[Opening PROVIDED INFORMATION section]
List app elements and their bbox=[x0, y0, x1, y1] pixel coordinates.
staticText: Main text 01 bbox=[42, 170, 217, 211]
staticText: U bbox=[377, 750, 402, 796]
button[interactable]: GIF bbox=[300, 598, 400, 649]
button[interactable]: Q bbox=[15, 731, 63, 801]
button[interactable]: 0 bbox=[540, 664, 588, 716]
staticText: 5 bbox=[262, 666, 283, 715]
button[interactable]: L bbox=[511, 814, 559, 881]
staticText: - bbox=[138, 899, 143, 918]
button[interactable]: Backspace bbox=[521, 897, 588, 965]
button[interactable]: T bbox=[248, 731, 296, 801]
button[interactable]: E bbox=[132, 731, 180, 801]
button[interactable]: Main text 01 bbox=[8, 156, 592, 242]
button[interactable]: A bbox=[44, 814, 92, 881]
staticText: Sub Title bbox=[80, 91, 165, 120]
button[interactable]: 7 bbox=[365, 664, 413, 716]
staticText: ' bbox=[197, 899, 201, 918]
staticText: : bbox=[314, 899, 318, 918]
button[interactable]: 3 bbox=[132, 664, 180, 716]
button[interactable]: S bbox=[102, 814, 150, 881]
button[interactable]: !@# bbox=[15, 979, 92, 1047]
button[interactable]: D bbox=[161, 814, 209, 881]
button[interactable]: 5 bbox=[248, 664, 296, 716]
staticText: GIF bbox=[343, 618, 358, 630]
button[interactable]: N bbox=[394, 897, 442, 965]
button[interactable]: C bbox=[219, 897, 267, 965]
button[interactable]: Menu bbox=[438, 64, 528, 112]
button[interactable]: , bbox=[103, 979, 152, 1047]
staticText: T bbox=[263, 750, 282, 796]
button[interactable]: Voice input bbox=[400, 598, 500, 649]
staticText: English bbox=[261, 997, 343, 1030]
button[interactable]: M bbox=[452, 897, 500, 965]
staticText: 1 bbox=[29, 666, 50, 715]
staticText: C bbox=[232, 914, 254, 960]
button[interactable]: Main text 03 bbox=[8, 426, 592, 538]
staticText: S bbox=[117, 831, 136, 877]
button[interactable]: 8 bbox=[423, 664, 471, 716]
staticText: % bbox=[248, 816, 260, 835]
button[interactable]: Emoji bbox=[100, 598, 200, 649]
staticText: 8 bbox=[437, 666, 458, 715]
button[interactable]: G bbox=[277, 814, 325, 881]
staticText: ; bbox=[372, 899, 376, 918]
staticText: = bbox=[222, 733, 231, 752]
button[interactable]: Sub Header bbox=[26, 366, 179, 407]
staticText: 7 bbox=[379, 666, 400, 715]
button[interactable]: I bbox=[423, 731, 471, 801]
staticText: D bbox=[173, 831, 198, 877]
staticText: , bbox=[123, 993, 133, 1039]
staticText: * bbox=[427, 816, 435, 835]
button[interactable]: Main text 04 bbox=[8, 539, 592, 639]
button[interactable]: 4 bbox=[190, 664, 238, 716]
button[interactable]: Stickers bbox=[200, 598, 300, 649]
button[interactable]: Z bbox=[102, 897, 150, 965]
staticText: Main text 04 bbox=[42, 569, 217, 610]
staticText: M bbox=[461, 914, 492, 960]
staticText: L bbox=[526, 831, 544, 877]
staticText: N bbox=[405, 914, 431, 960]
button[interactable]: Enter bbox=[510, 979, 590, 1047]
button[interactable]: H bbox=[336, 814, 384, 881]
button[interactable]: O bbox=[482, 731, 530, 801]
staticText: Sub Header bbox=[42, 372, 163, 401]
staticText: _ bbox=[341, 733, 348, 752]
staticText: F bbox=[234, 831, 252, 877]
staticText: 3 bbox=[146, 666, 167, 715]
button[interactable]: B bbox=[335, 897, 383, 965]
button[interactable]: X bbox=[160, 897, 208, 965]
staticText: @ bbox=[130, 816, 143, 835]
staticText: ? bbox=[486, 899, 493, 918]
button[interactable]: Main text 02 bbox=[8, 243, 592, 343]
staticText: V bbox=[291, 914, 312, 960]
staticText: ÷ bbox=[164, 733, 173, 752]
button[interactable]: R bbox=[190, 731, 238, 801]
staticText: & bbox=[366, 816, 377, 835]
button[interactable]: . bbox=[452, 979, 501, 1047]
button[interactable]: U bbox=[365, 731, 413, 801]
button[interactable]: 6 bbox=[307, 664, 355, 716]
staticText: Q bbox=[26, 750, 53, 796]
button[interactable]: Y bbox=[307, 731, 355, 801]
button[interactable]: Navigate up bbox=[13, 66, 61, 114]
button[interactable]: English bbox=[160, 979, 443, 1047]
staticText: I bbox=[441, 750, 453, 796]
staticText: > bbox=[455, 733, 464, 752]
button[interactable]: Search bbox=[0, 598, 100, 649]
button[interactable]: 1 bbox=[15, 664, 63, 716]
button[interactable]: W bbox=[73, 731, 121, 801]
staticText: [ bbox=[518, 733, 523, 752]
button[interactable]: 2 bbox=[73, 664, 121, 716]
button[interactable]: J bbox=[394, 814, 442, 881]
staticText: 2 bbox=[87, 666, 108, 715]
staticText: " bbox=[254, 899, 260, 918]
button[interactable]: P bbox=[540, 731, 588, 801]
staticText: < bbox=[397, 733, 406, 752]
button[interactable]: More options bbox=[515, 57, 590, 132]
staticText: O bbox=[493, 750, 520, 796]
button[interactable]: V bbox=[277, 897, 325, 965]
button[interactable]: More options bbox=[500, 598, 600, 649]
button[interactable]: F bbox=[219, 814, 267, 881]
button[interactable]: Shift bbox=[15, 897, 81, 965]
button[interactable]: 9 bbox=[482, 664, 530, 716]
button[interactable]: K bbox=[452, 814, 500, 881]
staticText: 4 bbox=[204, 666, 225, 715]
[Closing PROVIDED INFORMATION section]
- _WHAT THE TASK REQUIRES_:
Starting from the data above, filter for lines with "More" and copy each one.

- _OUTPUT OF THE EXERCISE_:
button[interactable]: More options bbox=[515, 57, 590, 132]
button[interactable]: More options bbox=[500, 598, 600, 649]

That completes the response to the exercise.